If you see a green check `✔︎`, the board is properly detected. 
If you see a red cross `x`, manually install the pack as described above.

#### A permissions issue with PyOCD: "No available debug probes are connected"

If running the following command results in an error:

`pyocd list`

`No available debug probes are connected`

but your STM32 device is visible via `lsusb`, this may be due to **missing USB permissions**.

#### Follow these steps to fix the issue : 

- Create a new udev rule:

  `sudo nano /etc/udev/rules.d/50-st-link.rules`

- Paste this content:

  `SUBSYSTEM=="usb", ATTR{idVendor}=="0483", ATTR{idProduct}=="374b", MODE="0666"`

- Reload udev and trigger:

  `sudo udevadm control --reload-rules`

  `sudo udevadm trigger`

- Unplug and replug your STM32 device.

- Try again:

  `pyocd list`

  You should now see your board listed.

---

### Using the benchmark

From the `aidge_core/benchmark` directory, you can run benchmarks with the following commands:

#### Compare with ONNXRuntime (compute_output)

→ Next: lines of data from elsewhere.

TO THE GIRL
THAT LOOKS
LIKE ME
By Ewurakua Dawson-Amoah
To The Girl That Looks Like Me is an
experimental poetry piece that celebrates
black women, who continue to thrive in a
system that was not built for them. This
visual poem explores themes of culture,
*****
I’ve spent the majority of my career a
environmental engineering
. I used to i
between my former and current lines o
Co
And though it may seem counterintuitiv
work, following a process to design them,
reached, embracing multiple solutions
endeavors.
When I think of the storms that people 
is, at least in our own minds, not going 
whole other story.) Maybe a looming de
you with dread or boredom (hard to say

`aidge_benchmark --config-file ./operator_config/relu_config.json --modules aidge_export_arm_cortexm --results-directory results`

#### Inference time measurement (measure_inference_time)

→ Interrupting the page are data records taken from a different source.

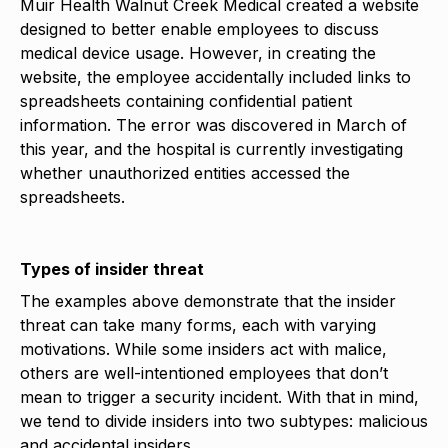
Muir Health Walnut Creek Medical created a website
designed to better enable employees to discuss
medical device usage. However, in creating the
website, the employee accidentally included links to
spreadsheets containing confidential patient
information. The error was discovered in March of
this year, and the hospital is currently investigating
whether unauthorized entities accessed the
spreadsheets.
Types of insider threat
The examples above demonstrate that the insider
threat can take many forms, each with varying
motivations. While some insiders act with malice,
others are well-intentioned employees that don’t
mean to trigger a security incident. With that in mind,
we tend to divide insiders into two subtypes: malicious
and accidental insiders.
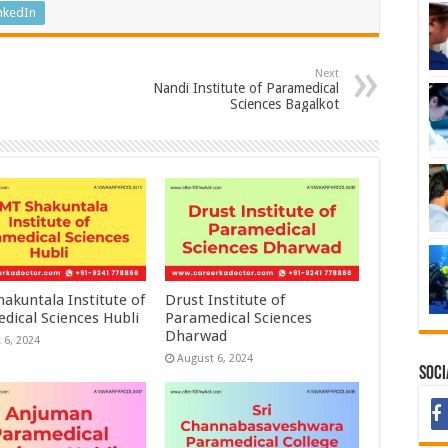
nkedIn
Next
Nandi Institute of Paramedical
Sciences Bagalkot
akuntala Institute of
Drust Institute of
dical Sciences Hubli
Paramedical Sciences
Dharwad
 6, 2024
August 6, 2024
Soci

`aidge_benchmark --config-file ./operator_config/relu_config.json --modules aidge_export_arm_cortexm --results-directory results --nb-iteration 20 -t`

---

### Important notes
#### Serial Port: "Permission denied: '/dev/ttyACM0'"

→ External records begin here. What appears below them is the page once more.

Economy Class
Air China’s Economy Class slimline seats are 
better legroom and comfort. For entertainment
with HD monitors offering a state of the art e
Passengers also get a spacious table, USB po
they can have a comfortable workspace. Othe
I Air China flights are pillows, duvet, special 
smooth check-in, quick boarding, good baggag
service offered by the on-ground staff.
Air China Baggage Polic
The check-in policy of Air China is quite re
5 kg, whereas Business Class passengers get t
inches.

If you see an error like this when trying to flash :

`Error connecting to serial port: [Errno 13] could not open port /dev/ttyACM0: [Errno 13] Permission denied: '/dev/ttyACM0'`

This usually means your user doesn't have the right permissions for serial access.

For fix that you have to add your user to the `dialout` group : 

`sudo usermod -a -G dialout $USER`

Then Restart your terminal for the change to take effect


#### Capture timeout and longer UART output

- When measuring inference time using multiple forward calls, capture times may increase. To avoid premature interruption of the capture process, it is important to increase `uart_capture_duration` in the `board_config.json` accordingly (e.g., from 30s to 60 or more),


#### Retrying flash in case of UART failure

- The flashing process now includes a retry mechanism:  
  if the UART output file is missing or empty, the firmware is reflashed up to **5 times by default** (this can be changed via the `MAX_RETRIES` constant in the code).
  
- This improves robustness against rare flashing issues caused by the `pyOCD` library, where firmware may not start correctly despite successful flashing.
- A special **end keyword** (default: `"DEMO END"`) is now expected in the UART output to determine when inference is complete and to stop UART capture.


- The file `uart_output.txt` is automatically generated during execution and placed in the `export_folder`.
- An `export_log.log` file is generated at compilation to store the build logs.
- The `board_config.json` file is essential for configuring board flashing. When testing dimensions like `[16]`, you must increase `uart_capture_duration` to at least `60` or more.

---

### Limitations

#### 1. **Memory limitations (RAM / Flash)**

- From dimensions like `[32, 32, 32, 32]` (e.g., for ReLU), compilation errors or RAM/Flash overflows may occur.
- It is recommended to stay within maximum dimensions of `16`, such as `[1,1,1,1]`, `[4,4,4,4]`, or `[16,16,16,16]`.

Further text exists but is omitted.